Hanging on a String Page 18
“I think that whoever killed Chester might have something to do with Lamarr Henry’s death.”
“You mean the junkie?”
I wanted to slap the taste out of her mouth. Instead, I said as calmly as I could manage, “Lamarr was not a junkie, Sherrie. He’d been clean for years.”
“Looks like he had a relapse,” said Sherrie, her eyes narrow and, I thought, hateful. “That’s what Raymond thinks.”
Raymond? What was Raymond doing talking to Sherrie? Raymond made no secret of his dislike of Sherrie. “A waste of space and energy,” he had referred to her on more than one occasion. “After you get past the looks, there’s nothing but a mercenary there,” was Raymond’s summation of Sherrie’s character.
“Raymond talked to you about Lamarr?” I asked.
“Relax, girlfriend,” said Sherrie. “Raymond called me before Chester’s funeral, asking questions about Chester. He was wondering if there was any connection between Chester and Lamarr. I told him that Chester didn’t hang out with junkies.”
“Only other women.” The words escaped before I had a chance to rein them in, but I wasn’t sorry. Even when I saw the pain cross Sherrie’s eyes, I was unrepentant. Lamarr had exceeded every expectation that society had placed on him. He had been to hell, and he had survived. He had spent the last ten years of his life winning the fight against those expectations, and to have this woman sum my friend up as a junkie was more than I was going to tolerate, even if it meant that I wasn’t going to get any answers.
“I deserve that,” said Sherrie, her voice small.
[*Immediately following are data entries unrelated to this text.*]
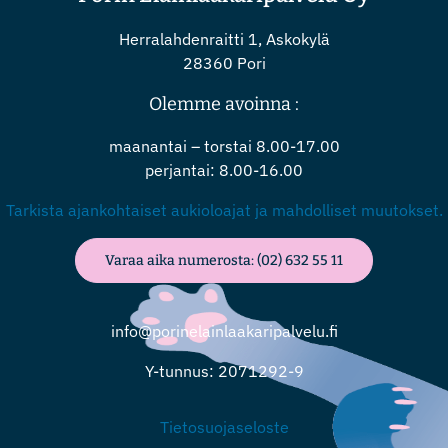
Herralahdenraitti 1, Askokylä
28360 Pori
Olemme avoinna :
maanantai – torstai 8.00-17.00
perjantai: 8.00-16.00
Tarkista ajankohtaiset aukioloajat ja mahdolliset muutokset.
Varaa aika numerosta: (02) 632 55 11
info@porinelainlaakaripalvelu.fi
Y-tunnus: 2071292-9
Tietosuojaseloste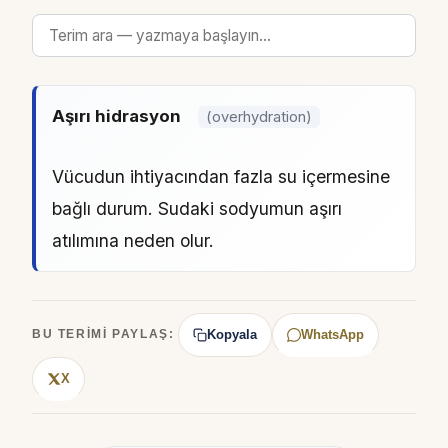
Aşırı hidrasyon
(overhydration)
Vücudun ihtiyacından fazla su içermesine
bağlı durum. Sudaki sodyumun aşırı
atılımına neden olur.
Kopyala
WhatsApp
BU TERIMI PAYLAŞ:
X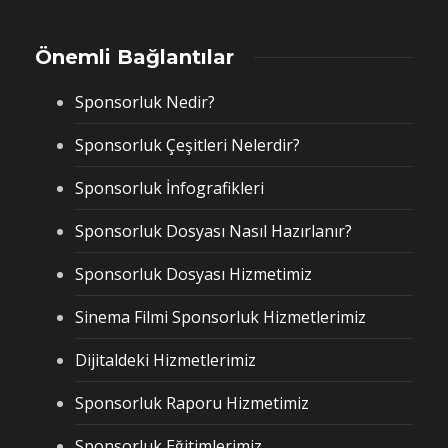
Önemli Bağlantılar
Sponsorluk Nedir?
Sponsorluk Çeşitleri Nelerdir?
Sponsorluk İnfografikleri
Sponsorluk Dosyası Nasıl Hazırlanır?
Sponsorluk Dosyası Hizmetimiz
Sinema Filmi Sponsorluk Hizmetlerimiz
Dijitaldeki Hizmetlerimiz
Sponsorluk Raporu Hizmetimiz
Sponsorluk Eğitimlerimiz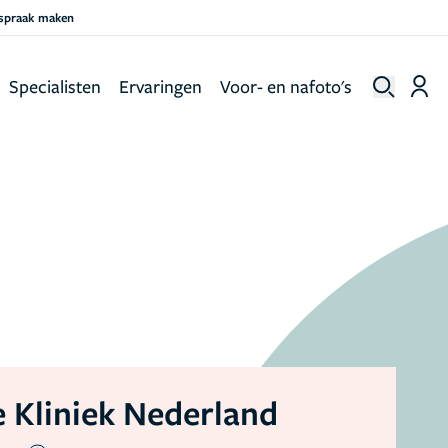
fspraak maken
Specialisten
Ervaringen
Voor- en nafoto's
 Kliniek Nederland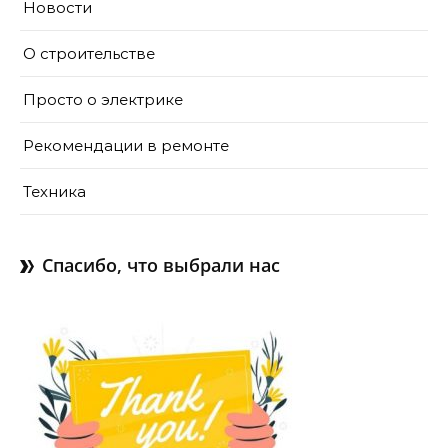
Новости
О строительстве
Просто о электрике
Рекомендации в ремонте
Техника
Спасибо, что выбрали нас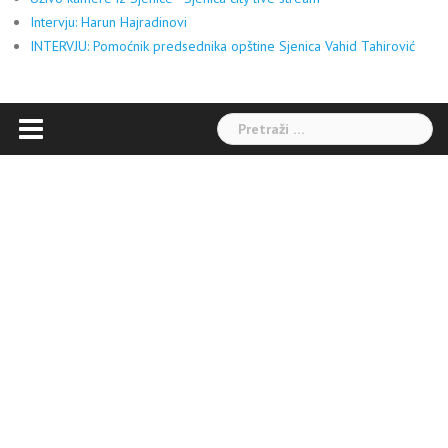
Intervju: Harun Hajradinovi
INTERVJU: Pomoćnik predsednika opštine Sjenica Vahid Tahirović
Pretraga: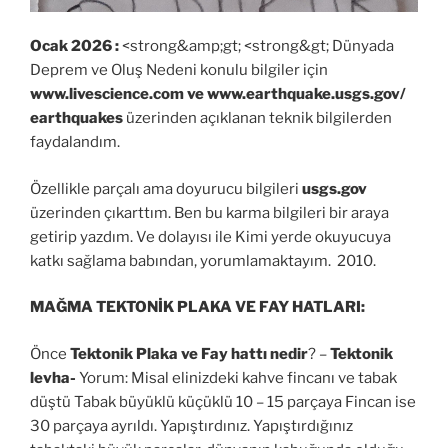
Ocak 2026 :
<strong&amp;gt; <strong&gt; Dünyada
Deprem ve Oluş Nedeni konulu bilgiler için
www.livescience.com ve www.earthquake.usgs.gov/
earthquakes
üzerinden açıklanan teknik bilgilerden
faydalandım.
Özellikle parçalı ama doyurucu bilgileri
usgs.gov
üzerinden çıkarttım. Ben bu karma bilgileri bir araya
getirip yazdım. Ve dolayısı ile Kimi yerde okuyucuya
katkı sağlama babından, yorumlamaktayım. 2010.
MAĞMA TEKTONİK PLAKA VE FAY HATLARI:
Önce
Tektonik Plaka ve Fay hattı
nedir
? –
Tektonik
levha-
Yorum: Misal elinizdeki kahve fincanı ve tabak
düştü Tabak büyüklü küçüklü 10 – 15 parçaya Fincan ise
30 parçaya ayrıldı. Yapıştırdınız. Yapıştırdığınız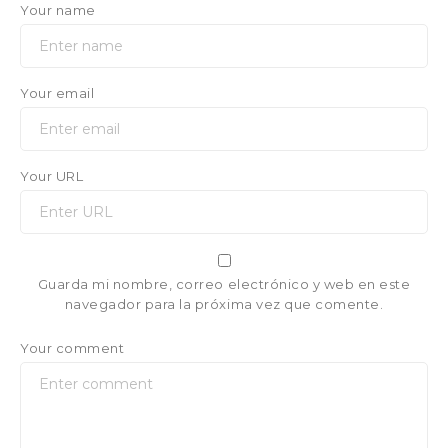
Your name
Your email
Your URL
Guarda mi nombre, correo electrónico y web en este
navegador para la próxima vez que comente.
Your comment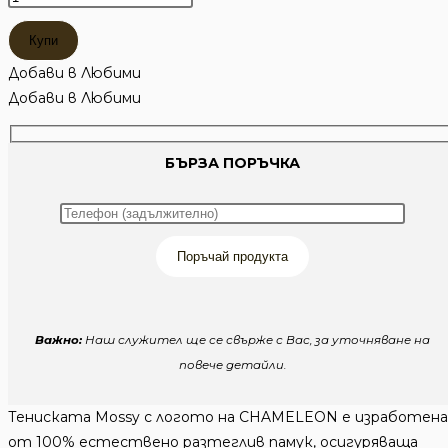
за
Купи
МОСИ
CHAMELEON
Добави в Любими
BULLET
Добави в Любими
DROP
БЪРЗА ПОРЪЧКА
Поръчай продукта
Важно:
Наш служител ще се свърже с Вас, за уточняване на
повече детайли.
Тениската Mossy с логото на CHAMELEON е изработена
от 100% естествено разтеглив памук, осигуряваща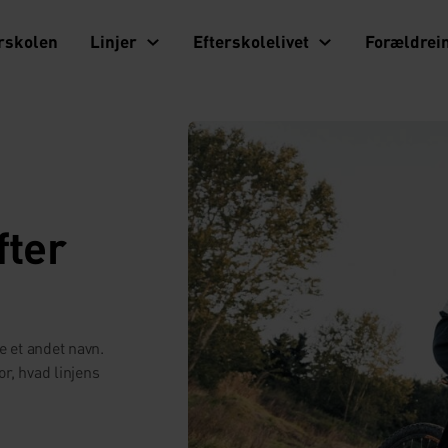
rskolen
Linjer
Efterskolelivet
Forældrei
fter
ve et andet navn.
r, hvad linjens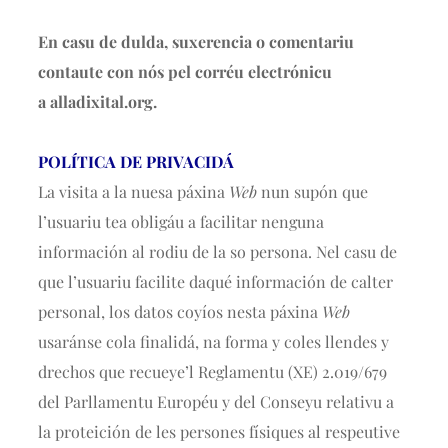
En casu de dulda, suxerencia o comentariu
contaute con nós pel corréu electrónicu
a alladixital.org.
POLÍTICA DE PRIVACIDÁ
La visita a la nuesa páxina
Web
nun supón que
l’usuariu tea obligáu a facilitar nenguna
información al rodiu de la so persona. Nel casu de
que l’usuariu facilite daqué información de calter
personal, los datos coyíos nesta páxina
Web
usaránse cola finalidá, na forma y coles llendes y
drechos que recueye’l Reglamentu (XE) 2.019/679
del Parllamentu Européu y del Conseyu relativu a
la proteición de les persones físiques al respeutive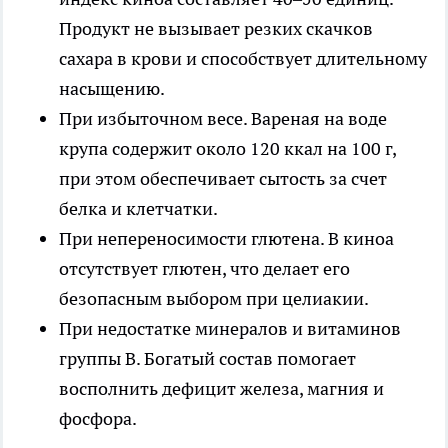
Продукт не вызывает резких скачков
сахара в крови и способствует длительному
насыщению.
При избыточном весе. Вареная на воде
крупа содержит около 120 ккал на 100 г,
при этом обеспечивает сытость за счет
белка и клетчатки.
При непереносимости глютена. В киноа
отсутствует глютен, что делает его
безопасным выбором при целиакии.
При недостатке минералов и витаминов
группы B. Богатый состав помогает
восполнить дефицит железа, магния и
фосфора.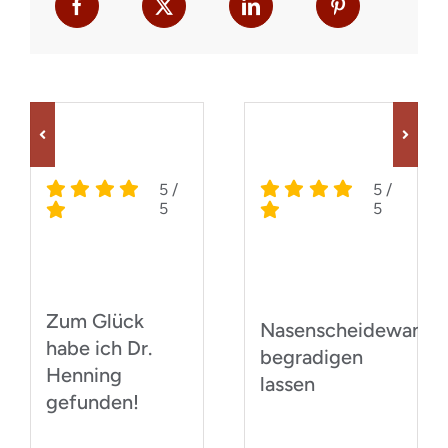
5
/
5
/
5
5
Zum Glück
Nasenscheidewand
habe ich Dr.
begradigen
Henning
lassen
gefunden!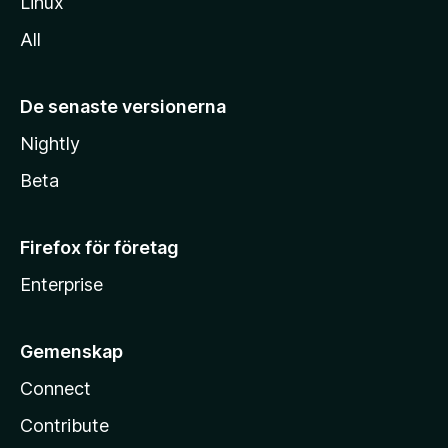
Linux
All
De senaste versionerna
Nightly
Beta
Firefox för företag
Enterprise
Gemenskap
Connect
Contribute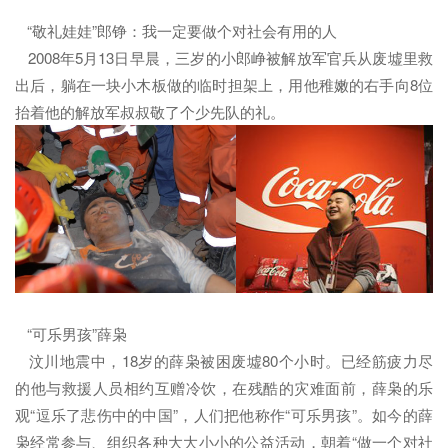
“敬礼娃娃”郎铮：我一定要做个对社会有用的人
2008年5月13日早晨，三岁的小郎峥被解放军官兵从废墟里救
出后，躺在一块小木板做的临时担架上，用他稚嫩的右手向8位
抬着他的解放军叔叔敬了个少先队的礼。
“可乐男孩”薛枭
汶川地震中，18岁的薛枭被困废墟80个小时。已经筋疲力尽
的他与救援人员相约互赠冷饮，在残酷的灾难面前，薛枭的乐
观“逗乐了悲伤中的中国”，人们把他称作“可乐男孩”。如今的薛
枭经常参与、组织各种大大小小的公益活动，朝着“做一个对社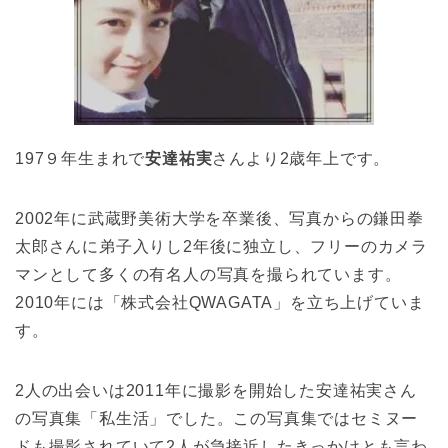
197９年生まれで
安達祐実
さんより2歳年上です。
2002年に武蔵野美術大学を卒業後、写真からの鎌田拳
太郎さんに弟子入りし2年後に独立し、フリーのカメラ
マンとして多くの有名人の写真を撮られています。
2010年には「株式会社QWAGATA」を立ち上げていま
す。
2人の出会いは2011年に撮影を開始した安達祐実さん
の写真集「私生活」でした。この写真集ではセミヌー
ドも撮影されていて2人が急接近したきっかけとも言わ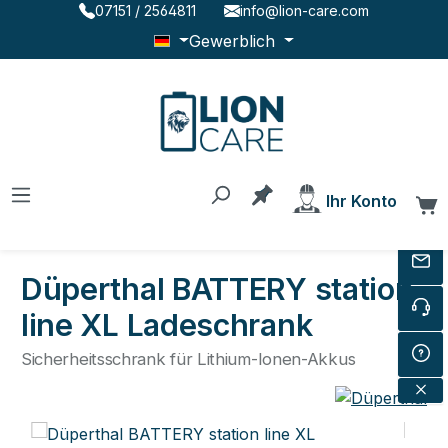
07151 / 2564811
info@lion-care.com
Zum Hauptinhalt springen
Gewerblich
Du hast 0 Produkte au
Ihr Konto
W
Düperthal BATTERY station
line XL Ladeschrank
Sicherheitsschrank für Lithium-Ionen-Akkus
Bildergalerie überspringen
Damn straight, you do, I thought.
“What about Irmalee?” I asked. “Any connection that you can think of between Irmalee and Chester, other than her being his secretary?”
“You mean besides the fact that he was sleeping with her?”
“Yes,” I continued, undaunted. If Sherrie expected me to feel sorry for her because Chester did to her what she and Chester so willingly and so easily did to me, then she would be disappointed. “Besides the fact that he was sleeping with her.”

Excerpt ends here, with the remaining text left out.